We’re back in Dixie, and our first stop is Pawleys Island, South Carolina, which seems to be a place mostly devoted to golf. Barely knowing a caddy from a birdie, I feel a fraud. We stay on a swamp-moss-draped resort (a former plantation, which spooks me somewhat) whose rooms have tee-patterned wallpaper and little display cases showing the evolution of the golf ball. Our show takes place under a big tent, with the chirp of crickets accompanying us in the sultry night.
The Paramount Theatre in Goldsboro, North Carolina boasts a fine array of pageant costumes in the its green room (see below). At dawn the next day, the mighty Tom Anderson arrives to chauffeur me on the most fleeting of trips to and from SoJam, to give an hour’s worth of songwriting workshop. I find an ebullient class of 30 students full of ideas, and wish I had several more hours with them. As it is, there’s barely time on the way out to high-five a few friends and vocal heroes including live-looping queen Julia Easterlin, whose family – as chance would have it – will host us for dinner a couple of days later.
Then Wilmington NC, a historic port town on the Cape Fear River. As usual, there’s not really time to explore, though just before the show I sneak a quick walk to and from the riverfront– old, pretty, with the merest glimmer of seediness from the windows of its shops and bars. Across the sunset-pink water sits the enormous USS North Carolina, with a Tom Sawyerish paddle-wheeler rolling by to complete the picture (below).
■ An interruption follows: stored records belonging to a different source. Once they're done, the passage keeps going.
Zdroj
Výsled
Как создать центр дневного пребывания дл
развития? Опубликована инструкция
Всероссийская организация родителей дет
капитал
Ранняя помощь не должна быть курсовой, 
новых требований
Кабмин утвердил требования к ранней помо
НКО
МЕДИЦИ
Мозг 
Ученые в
Thalian Hall, where we are performing, has everything I want from a venue – historic atmosphere, friendly efficiency, techies wearing kilts. Within two minutes of our arrival the staff have anticipated our every question and need; better still, they give us a tour of the attic space that houses one of the world’s only working Thunder Rolls. This arcane 19th-century sound effect is a long wooden trough that slopes from one side of the building to the other and back again, above the proscenium arch. At intervals of a few seconds, you release half a dozen iron cannonballs at the top of the run and they rumble down it as someone else spins a barrel full of dried peas to make rain and, from the stage below, Lear rages at the sky. It’s a contraption Wile E. Coyote himself would be proud of.
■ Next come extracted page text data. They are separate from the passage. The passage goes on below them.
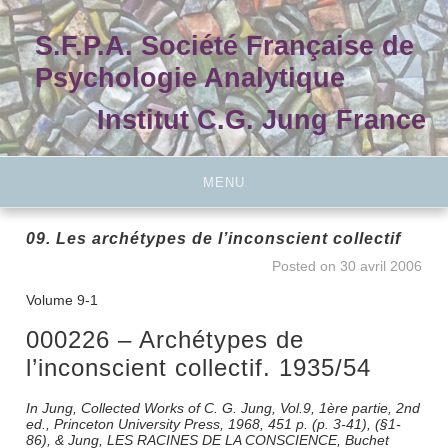
Skip
to
S.F.P.A. Société Française de
content
Psychologie Analytique
Institut C.G. Jung France
MENU
09. Les archétypes de l’inconscient collectif
Posted on
30 avril 2006
Volume 9-1
000226 – Archétypes de
l’inconscient collectif. 1935/54
In Jung, Collected Works of C. G. Jung, Vol.9, 1ère partie, 2nd
ed., Princeton University Press, 1968, 451 p. (p. 3-41), (§1-
86), & Jung, LES RACINES DE LA CONSCIENCE, Buchet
Getting to and from this artefact is an adventure in itself, involving a crawl through various tight spaces and a clamber up and down an rickety ladder. Afterwards, we descend a back staircase of dark polished wood that our guide tells us, a little abashedly, used to be reserved for blacks in the days of segregation. It’s a jolting reminder that for all the jetsam of the past we celebrate under the “historic” banner, there will always be grimmer shadows lurking.
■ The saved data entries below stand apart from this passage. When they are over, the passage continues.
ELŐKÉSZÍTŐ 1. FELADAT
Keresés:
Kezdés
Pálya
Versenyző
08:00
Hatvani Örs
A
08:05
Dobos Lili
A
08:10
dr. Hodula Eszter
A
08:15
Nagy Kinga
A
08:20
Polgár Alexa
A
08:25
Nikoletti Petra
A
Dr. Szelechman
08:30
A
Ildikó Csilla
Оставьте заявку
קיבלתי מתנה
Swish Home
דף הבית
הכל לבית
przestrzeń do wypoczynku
My first impression of Augusta, Georgia is the plaque outside the Methodist church where we will be playing – founded by “a young Virginia minister who denounced the worldliness of fun-loving Augusta”. I’m not sure whether to be pumped or nervous about encountering fun-loving Augusta and its detractors. With time to kill, I wander through the deserted Sunday morning streets towards the Riverwalk to find somewhere open for lunch. The Boll Weevil has one of the most monumental dessert menus I’ve ever seen, and I stuff my face with blueberry cheesecake. A waitress passes me with a huge iced cake balanced on each hand. Then comes the terrible cry: “Cake down!”
As I emerge into the intense sun, I notice I am on James Brown Blvd. The Godfather of Soul has a street named after him that leads directly to the Jessye Norman Amphitheatre. Must be something musical in the water.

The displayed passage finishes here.